Abstract

The current work is a scoping study to determine which heat transfer effects are significant in the fuel/backfill gas region of spent nuclear fuel transport casks. A two-dimensional finite volume mesh that accurately models the geometry of a 7×7 Boiling Water Reactor (BWR) assembly with its channel in a square isothermal enclosure is constructed. The peak cladding temperature is determined using computational fluid dynamics (CFD) simulations for a range of enclosure temperatures, fuel heat generation rates, cladding surface emissivities, and for both nitrogen and helium backfill gases. This work quantifies both the effect of buoyancy induced gas motion in the fuel/backfill gas region and the conditions when it does not significantly affect heat transfer. Future cask design simulations that neglect gas motion will require less computational resources than ones that do not.
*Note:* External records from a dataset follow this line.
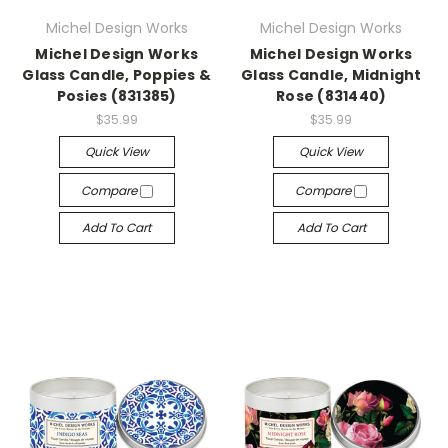
Michel Design Works
Michel Design Works
Michel Design Works
Michel Design Works
Glass Candle, Poppies &
Glass Candle, Midnight
Posies (831385)
Rose (831440)
$35.99
$35.99
Quick View
Quick View
Compare
Compare
Add To Cart
Add To Cart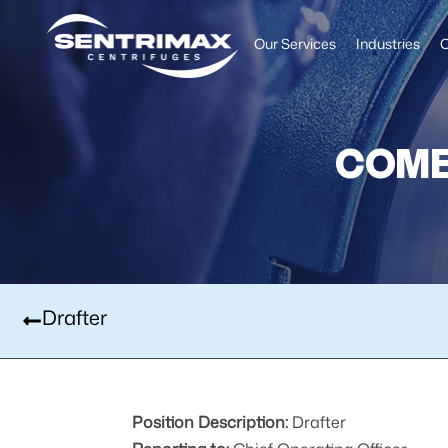
Our Services
Industries
O
COME
Drafter
Position Description:
Drafter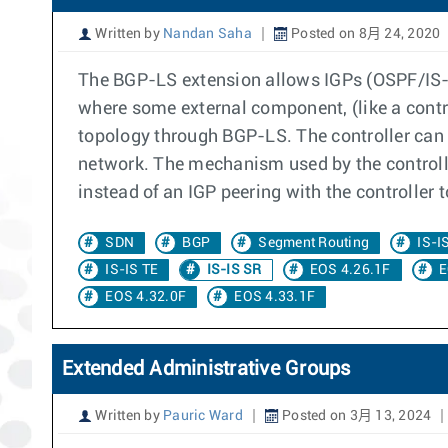
Written by
Nandan Saha
Posted on 8月 24, 2020
The BGP-LS extension allows IGPs (OSPF/IS-IS
where some external component, (like a contr
topology through BGP-LS. The controller can
network. The mechanism used by the controll
instead of an IGP peering with the controller 
SDN
BGP
Segment Routing
IS-I
IS-IS TE
IS-IS SR
EOS 4.26.1F
E
EOS 4.32.0F
EOS 4.33.1F
Extended Administrative Groups
Written by
Pauric Ward
Posted on 3月 13, 2024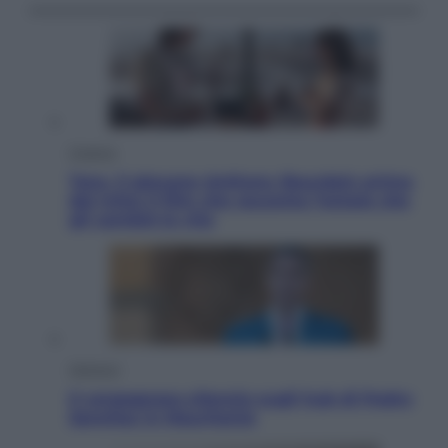
Cinema
Tony, il giovane Anthony Bourdain prima
del mito: il film che racconta l’estate che
gli cambiò la vita
Opinioni
Il vergognoso silenzio sugli hub di Pedro
Sanchez in Mauritania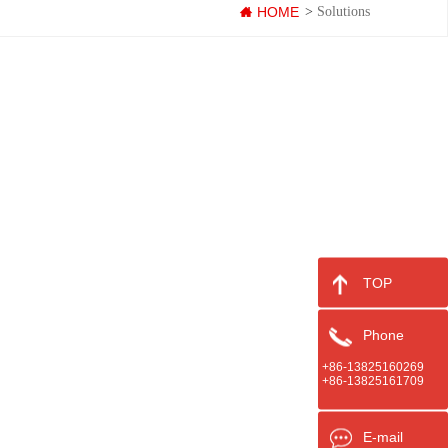
HOME
>
Solutions
TOP
Phone
+86-13825160269
+86-13825161709
E-mail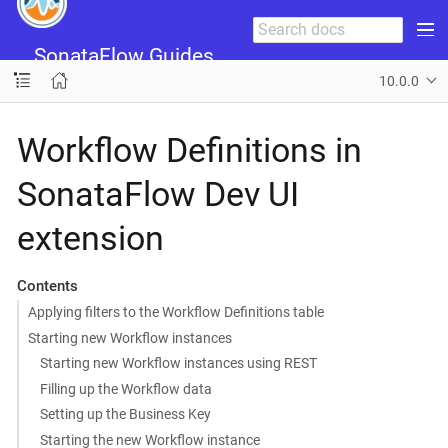
SonataFlow Guides
10.0.0
Workflow Definitions in
SonataFlow Dev UI
extension
Contents
Applying filters to the Workflow Definitions table
Starting new Workflow instances
Starting new Workflow instances using REST
Filling up the Workflow data
Setting up the Business Key
Starting the new Workflow instance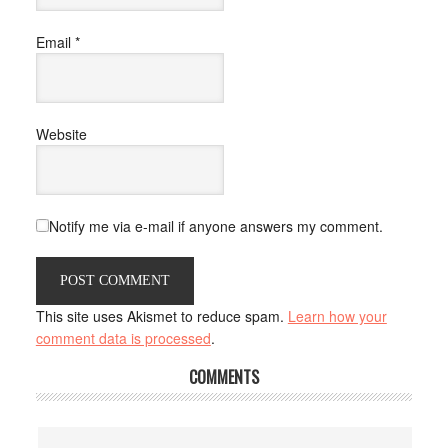
Email
*
Website
Notify me via e-mail if anyone answers my comment.
This site uses Akismet to reduce spam.
Learn how your
comment data is processed
.
COMMENTS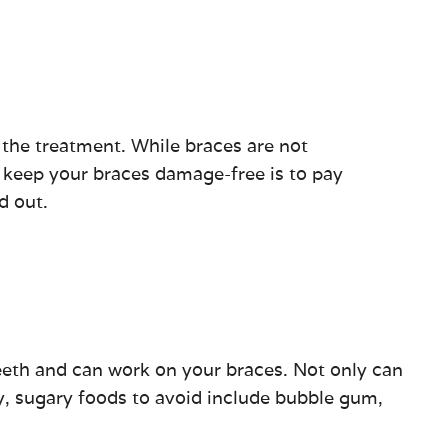
 the treatment. While braces are not
o keep your braces damage-free is to pay
d out.
 teeth and can work on your braces. Not only can
y, sugary foods to avoid include bubble gum,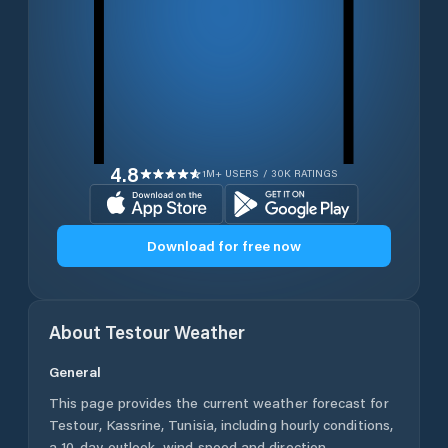
4.8
1M+ USERS / 30K RATINGS
Download for free now
About
Testour
Weather
General
This page provides the current weather forecast for
Testour
,
Kassrine
,
Tunisia
, including hourly conditions,
a 10-day outlook, wind speed and direction,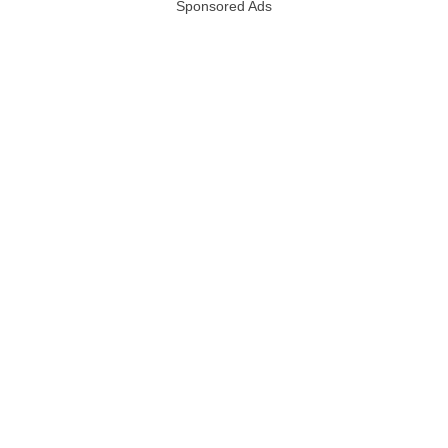
Sponsored Ads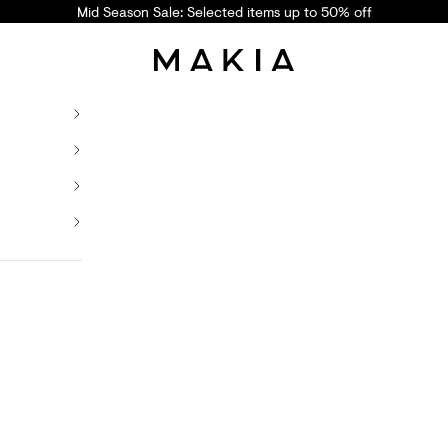
Mid Season Sale: Selected items up to 50% off
Makia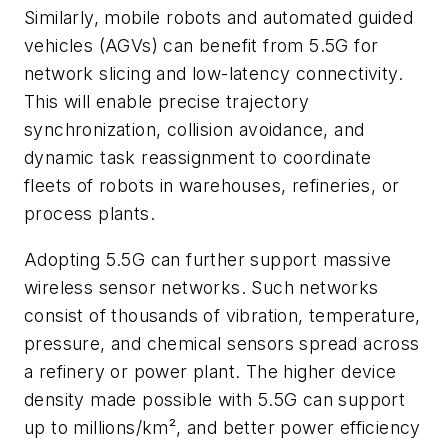
Similarly, mobile robots and automated guided
vehicles (AGVs) can benefit from 5.5G for
network slicing and low-latency connectivity.
This will enable precise trajectory
synchronization, collision avoidance, and
dynamic task reassignment to coordinate
fleets of robots in warehouses, refineries, or
process plants.
Adopting 5.5G can further support massive
wireless sensor networks. Such networks
consist of thousands of vibration, temperature,
pressure, and chemical sensors spread across
a refinery or power plant. The higher device
density made possible with 5.5G can support
up to millions/km², and better power efficiency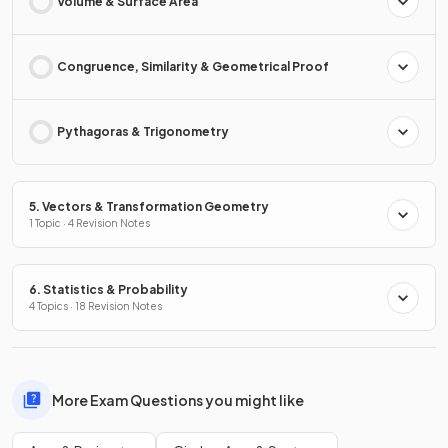
Volume & Surface Area
Congruence, Similarity & Geometrical Proof
Pythagoras & Trigonometry
5. Vectors & Transformation Geometry
1 Topic · 4 Revision Notes
6. Statistics & Probability
4 Topics · 18 Revision Notes
More Exam Questions you might like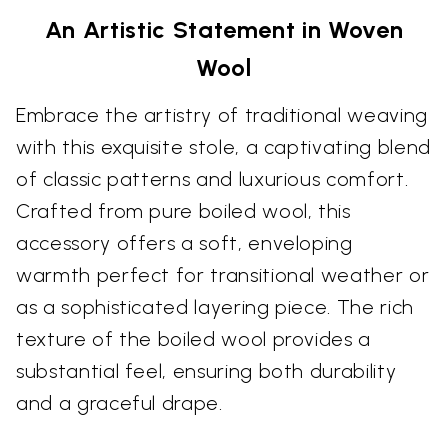
An Artistic Statement in Woven
Wool
Embrace the artistry of traditional weaving
with this exquisite stole, a captivating blend
of classic patterns and luxurious comfort.
Crafted from pure boiled wool, this
accessory offers a soft, enveloping
warmth perfect for transitional weather or
as a sophisticated layering piece. The rich
texture of the boiled wool provides a
substantial feel, ensuring both durability
and a graceful drape.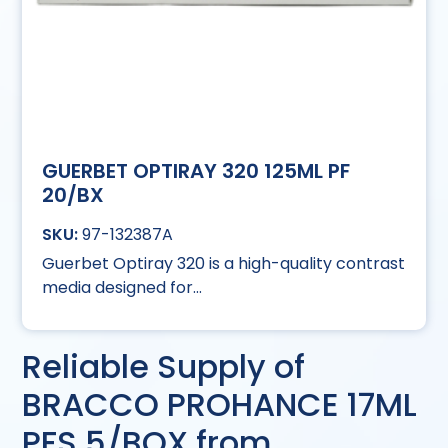
GUERBET OPTIRAY 320 125ML PF
20/BX
97-132387A
Guerbet Optiray 320 is a high-quality contrast
media designed for...
Reliable Supply of
BRACCO PROHANCE 17ML
PFS 5/BOX from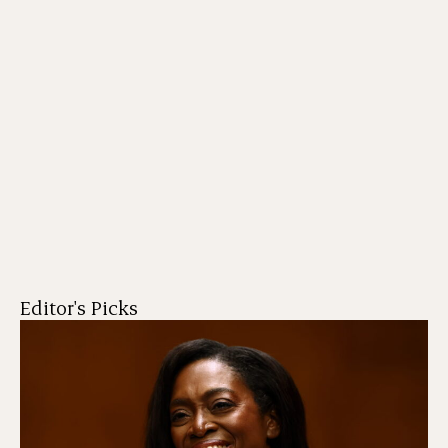
Editor's Picks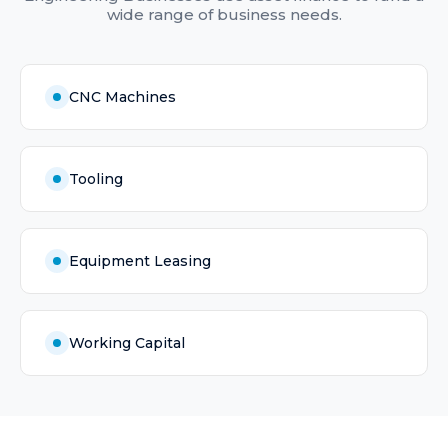
wide range of business needs.
CNC Machines
Tooling
Equipment Leasing
Working Capital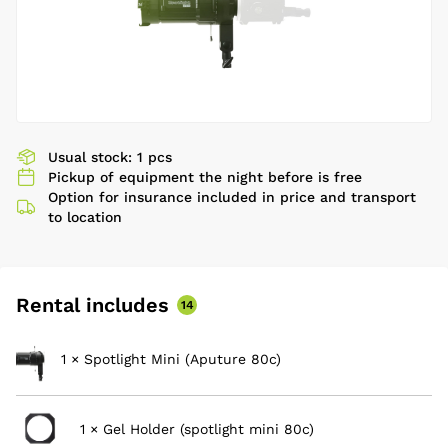
Usual stock: 1 pcs
Pickup of equipment the night before is free
Option for insurance included in price and transport
to location
Rental includes
14
1 × Spotlight Mini (Aputure 80c)
1 × Gel Holder (spotlight mini 80c)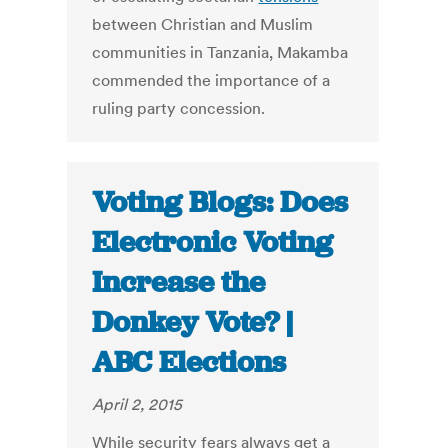
between Christian and Muslim
communities in Tanzania, Makamba
commended the importance of a
ruling party concession.
Voting Blogs: Does
Electronic Voting
Increase the
Donkey Vote? |
ABC Elections
April 2, 2015
While security fears always get a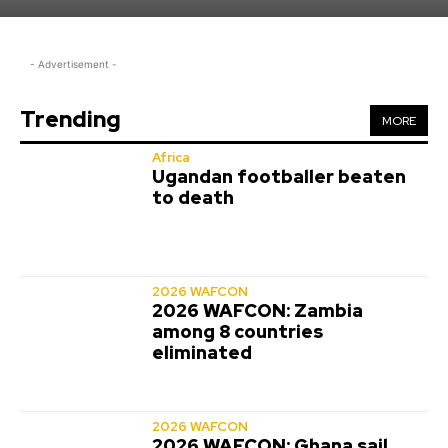
- Advertisement -
Trending
MORE
Africa
Ugandan footballer beaten
to death
2026 WAFCON
2026 WAFCON: Zambia
among 8 countries
eliminated
2026 WAFCON
2026 WAFCON: Ghana sail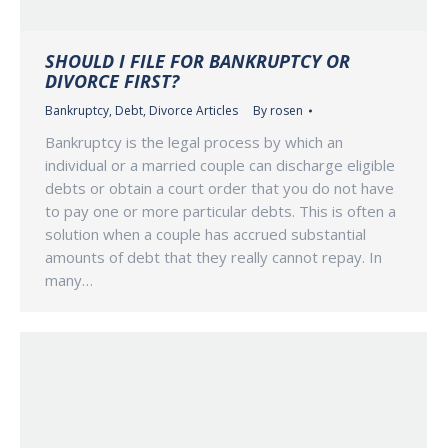
SHOULD I FILE FOR BANKRUPTCY OR
DIVORCE FIRST?
Bankruptcy
,
Debt
,
Divorce Articles
By
rosen
Bankruptcy is the legal process by which an
individual or a married couple can discharge eligible
debts or obtain a court order that you do not have
to pay one or more particular debts. This is often a
solution when a couple has accrued substantial
amounts of debt that they really cannot repay. In
many…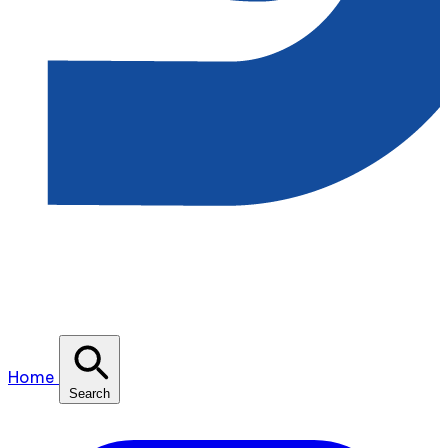
Home
Search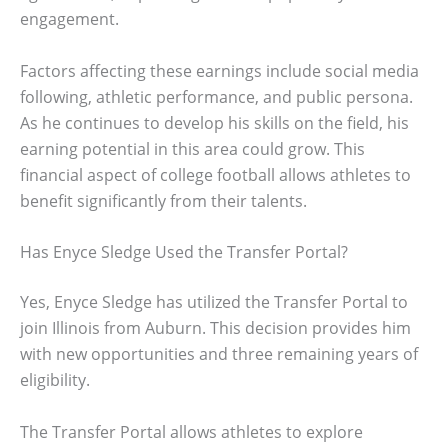
engagement.
Factors affecting these earnings include social media
following, athletic performance, and public persona.
As he continues to develop his skills on the field, his
earning potential in this area could grow. This
financial aspect of college football allows athletes to
benefit significantly from their talents.
Has Enyce Sledge Used the Transfer Portal?
Yes, Enyce Sledge has utilized the Transfer Portal to
join Illinois from Auburn. This decision provides him
with new opportunities and three remaining years of
eligibility.
The Transfer Portal allows athletes to explore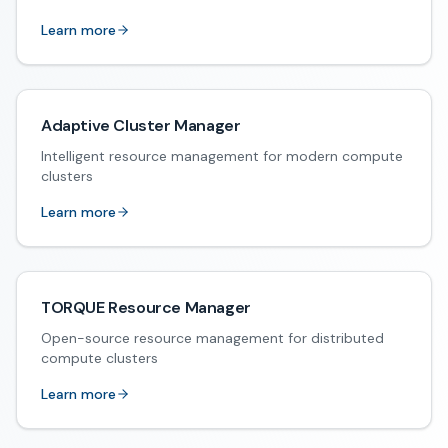
Learn more
Adaptive Cluster Manager
Intelligent resource management for modern compute
clusters
Learn more
TORQUE Resource Manager
Open-source resource management for distributed
compute clusters
Learn more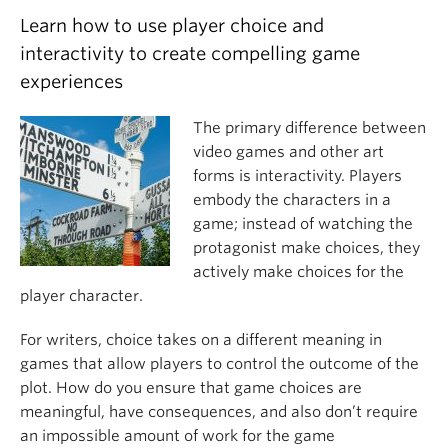
Learn how to use player choice and
interactivity to create compelling game
experiences
The primary difference between
video games and other art
forms is interactivity. Players
embody the characters in a
game; instead of watching the
protagonist make choices, they
actively make choices for the
player character.
For writers, choice takes on a different meaning in
games that allow players to control the outcome of the
plot. How do you ensure that game choices are
meaningful, have consequences, and also don’t require
an impossible amount of work for the game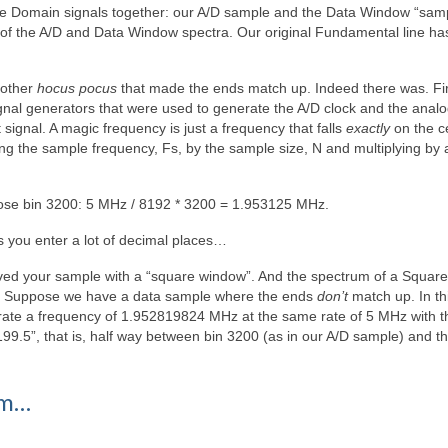
me Domain signals together: our A/D sample and the Data Window “samp
 of the A/D and Data Window spectra. Our original Fundamental line h
 other
hocus pocus
that made the ends match up. Indeed there was. Fir
gnal generators that were used to generate the A/D clock and the analo
ignal. A magic frequency is just a frequency that falls
exactly
on the c
ng the sample frequency, Fs, by the sample size, N and multiplying by 
ose bin 3200: 5 MHz / 8192 * 3200 = 1.953125 MHz.
ts you enter a lot of decimal places…
olved your sample with a “square window”. And the spectrum of a Square
le. Suppose we have a data sample where the ends
don’t
match up. In th
rate a frequency of 1.952819824 MHz at the same rate of 5 MHz with 
199.5”, that is, half way between bin 3200 (as in our A/D sample) and t
um…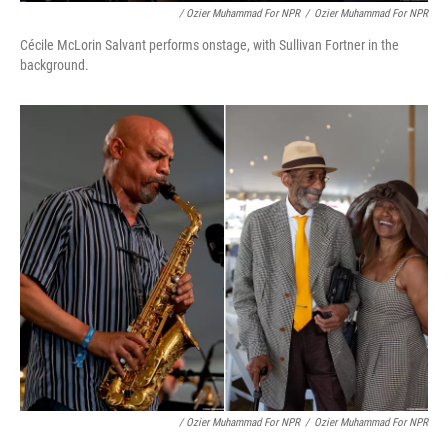
/ Ozier Muhammad For NPR
/
Ozier Muhammad For NPR
Cécile McLorin Salvant performs onstage, with Sullivan Fortner in the
background.
/ Ozier Muhammad For NPR
/
Ozier Muhammad For NPR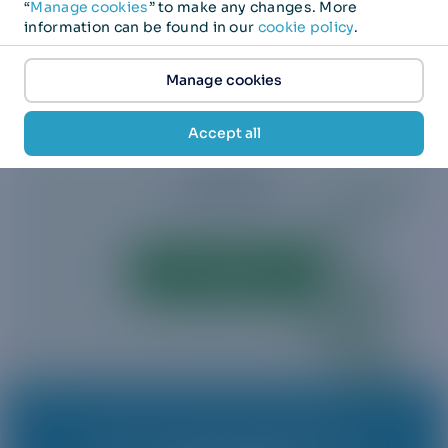
“
Manage cookies
” to make any changes. More
information can be found in our
cookie policy
.
BANKS
IoT
ENTERPRISES
Manage cookies
Accept all
TELECOMS
Visit 1GLOBAL
Joins us as we revolutionize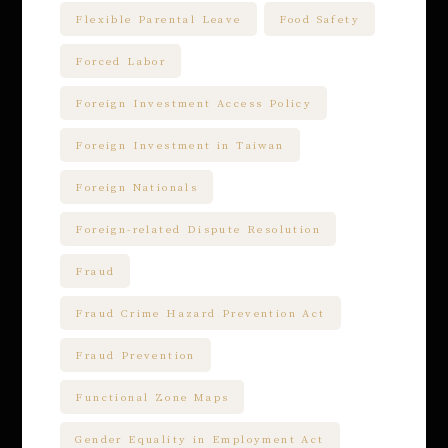
Flexible Parental Leave
Food Safety
Forced Labor
Foreign Investment Access Policy
Foreign Investment in Taiwan
Foreign Nationals
Foreign-related Dispute Resolution
Fraud
Fraud Crime Hazard Prevention Act
Fraud Prevention
Functional Zone Maps
Gender Equality in Employment Act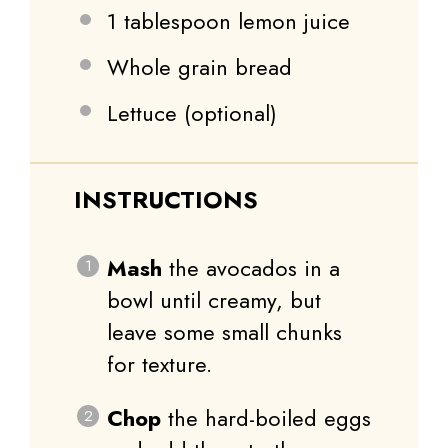
1 tablespoon
lemon juice
Whole grain bread
Lettuce (optional)
INSTRUCTIONS
Mash
the avocados in a
bowl until creamy, but
leave some small chunks
for texture.
Chop
the hard-boiled eggs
This work also quantifies the sensitivity of the maximum cladding temperature to fuel cladding emissivity. This helps quantify the uncertainty of temperature predictions if the emissivity is not known. The current CFD technique must be experimentally benchmarked before it may be used with confidence to predict peak cladding temperatures in transport casks. This work indicates that the thermal resistance between a BWR assembly’s channel and the basket walls may be modeled analytically. This will reduce the effort required for benchmark experiments because they will not need to include the channel.